Saved entries
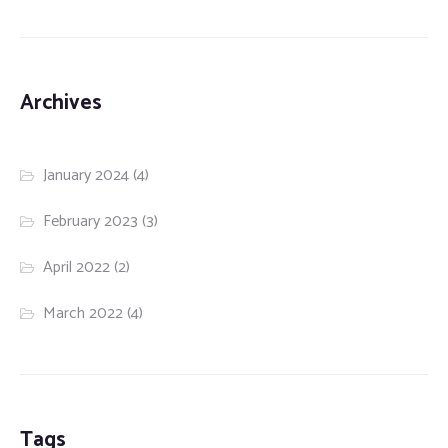
Archives
January 2024
(4)
February 2023
(3)
April 2022
(2)
March 2022
(4)
Tags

## PROBLEM TO SOLVE:
Would you return the records exactly, keeping out every picture?

## OUTPUT BELOW:
Archives
January 2024
(4)
February 2023
(3)
April 2022
(2)
March 2022
(4)
Tags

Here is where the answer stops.